Opinion

How Congress tied down Bengal’s hands

Starting with the Congress, and later the Communists, political parties for decades didn’t allow West Bengal to realise its full potential

Nearly a century ago, Gopal Krishna Gokhale said: “What Bengal thinks today, India thinks tomorrow.” What a flattering compliment to a State where I grew up and spent 38 years. Even after Partition, West Bengal maintained its position among Indian provinces. Then began a pour-in of hapless refugees from East Bengal, Pakistan’s eastern wing. Chief Minister Bidhan Roy was a capable, honest and visionary leader but Jawaharlal Nehru did not allow him to handle the inflow of refugees.

Nehru wrote him letter after letter. To quote from them: “I have your letter of August 4 about the influx from East Bengal. I realise your difficulties and naturally we should do what we can to help you. But as I told you long ago, there is no reasonable solution to the problem if there is a large influx from East Bengal. That is why I think that it was a very wrong thing for some of the Hindu leaders of East Bengal to come to West Bengal.

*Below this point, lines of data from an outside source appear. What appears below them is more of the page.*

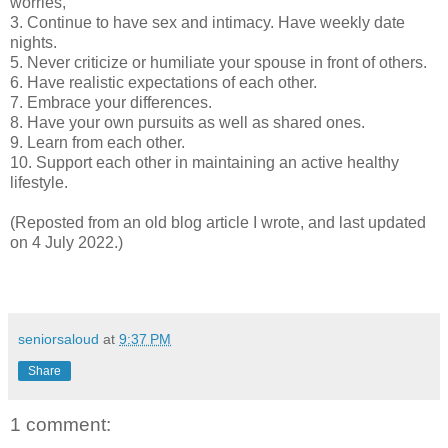
worries,
3. Continue to have sex and intimacy. Have weekly date
nights.
5. Never criticize or humiliate your spouse in front of others.
6. Have realistic expectations of each other.
7. Embrace your differences.
8. Have your own pursuits as well as shared ones.
9. Learn from each other.
10. Support each other in maintaining an active healthy
lifestyle.
(Reposted from an old blog article I wrote, and last updated
on 4 July 2022.)
seniorsaloud
at
9:37 PM
Share
1 comment:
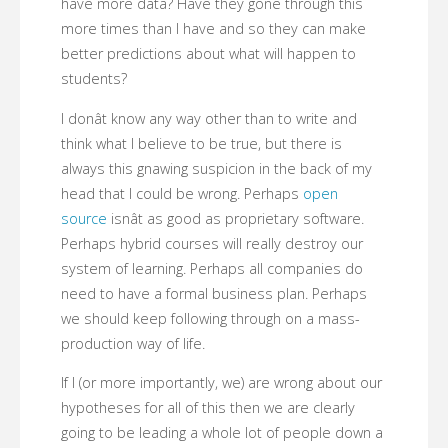
have more data? Have they gone through this
more times than I have and so they can make
better predictions about what will happen to
students?
I donât know any way other than to write and
think what I believe to be true, but there is
always this gnawing suspicion in the back of my
head that I could be wrong. Perhaps
open
source
isnât as good as proprietary software.
Perhaps hybrid courses will really destroy our
system of learning. Perhaps all companies do
need to have a formal business plan. Perhaps
we should keep following through on a mass-
production way of life.
If I (or more importantly, we) are wrong about our
hypotheses for all of this then we are clearly
going to be leading a whole lot of people down a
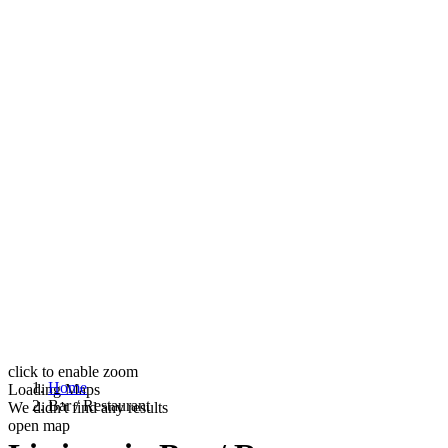
click to enable zoom
Home
Loading Maps
Bar / Restaurant
We didn't find any results
open map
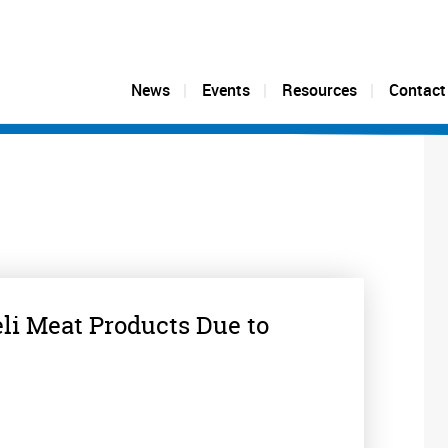
News
Events
Resources
Contact
eli Meat Products Due to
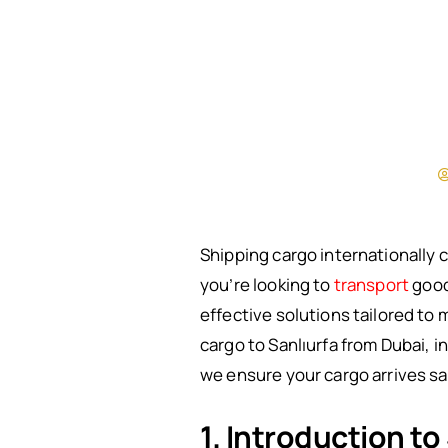
Shipping cargo internationally 
you’re looking to
transport
goods
effective solutions tailored to 
cargo to Sanlıurfa from Dubai, 
we ensure your cargo arrives sa
1. Introduction to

“I have been quite certain right from the beginning that everything should be done to prevent Hindus in East Bengal from migrating to West Bengal. If that happened on a mass scale, it would be a disaster of the first magnitude. Running away is never a solution to a problem. If, as you suggest, things have gone too far already, then naturally we shall all do what we can, but I shudder at the prospect and the magnitude of the human misery that will come in its train. To the last, I shall try to check migration even if there is war.”

These are samples of double standards of the Nehru dynasty. Because when it came to Punjab, many more were coming in, many dead, in bleeding trains. At the time, rumours were afloat that Master Tara Singh, a Sikh leader, had threatened Nehru that if he came in the way of Punjabi refugees, the PM may be killed. Otherwise, why have one policy for Punjabis and another for Bengalis? Bengali Muslims were not leaving in significant numbers; here it was largely a one-way traffic.

That was the time when Hindu Bengalis referred to their Muslim brethren as becharas to be pitied and not disapproved of them even for voting for Partition almost 100 per cent. Their leader, very popular with the peasantry, Fazulul Haque, had proposed the Pakistan Resolution at Lahore on March 23, 1940, at the Muslim League session. It is true many Hindus discriminated against Muslims. A frequent complaint was that though they invited Muslims to wedding dinners, the latter were made to sit separately and had to wash their empty plates at the end of the meal.

One complaint I have personally heard from a member of the Bramachari family. The situation was that their village had become impossible to live in and the entire family had to flee to, say, Calcutta overnight. How to deal with his six-month-old sister (who may cry at night) was the question. After discussion, the family decided to strangle her. Thankfully, an elderly aunt got an idea, “let’s give her a little afeem so that she sleeps through the night”.

There was no spare farmland for the incoming peasants. So they were sent to Danda-Karanya in Madhya Pradesh, which had been cleared for them. The refugees had been used to a lot more fertile land and, therefore, most of them could not adjust to the part-stony forest land and they returned to West Bengal’s refugee camps. The result of overcrowding in Calcutta was unwelcome. Several streets, like Park Street which reminded one of London, became unkempt and ordinary. Yet Bidhan Roy, the medical physician-cum-Chief Minister, battled on to develop West Bengal. He built two small cities, Kalyani and Durgapur, to create space for new industries. His only fault was to be subservient to Nehru, but then he was not a grassroots politician. The number one physician in India, his private patient fee then was Rs 64, unheard of in Bombay and Madras of those days.

Roy was followed by Congressman Prafulla Sen, who was clean and honest. He lasted three years when in 1967, the general elections were called. The Congress was replaced by a United Front Government headed by Ajoy Mukharjee, a former Congressman often referred to as the Gandhi of Bengal. Once, fed up with the recalcitrance of Deputy CM Jyoti Basu and their Communist Ministers, Ajoy babu sat on a dharna. Asked by a journalist as to how he can protest against his own Ministry, his reply in Bengali was: “I am not mukho (chief) montri, nor murkho (foolish) montri but a thutto (broken arms) Jagannath.” The reply sounds very effective in Bengali. With the Communists dictating terms, West Bengal was hurtling down. Naxals added poison to the bitterness.

West Bengal, for 33 years or more, had to suffer the Communist policy of keeping people on the frontiers of poverty so that they do not rebel but, at the same time, do not get strong enough for organising a revolution. The only unusual step they took was to make peace with sharecroppers, who were partners with land owners. West Bengal shifted to three crops a year; the yields went up and the tillers were happier. West Bengal has become a farming-cum-trading State rather than just number one industrial State in 1947.

(The writer is a well-known columnist, an author and a former member of the Rajya Sabha. The views expressed are personal.)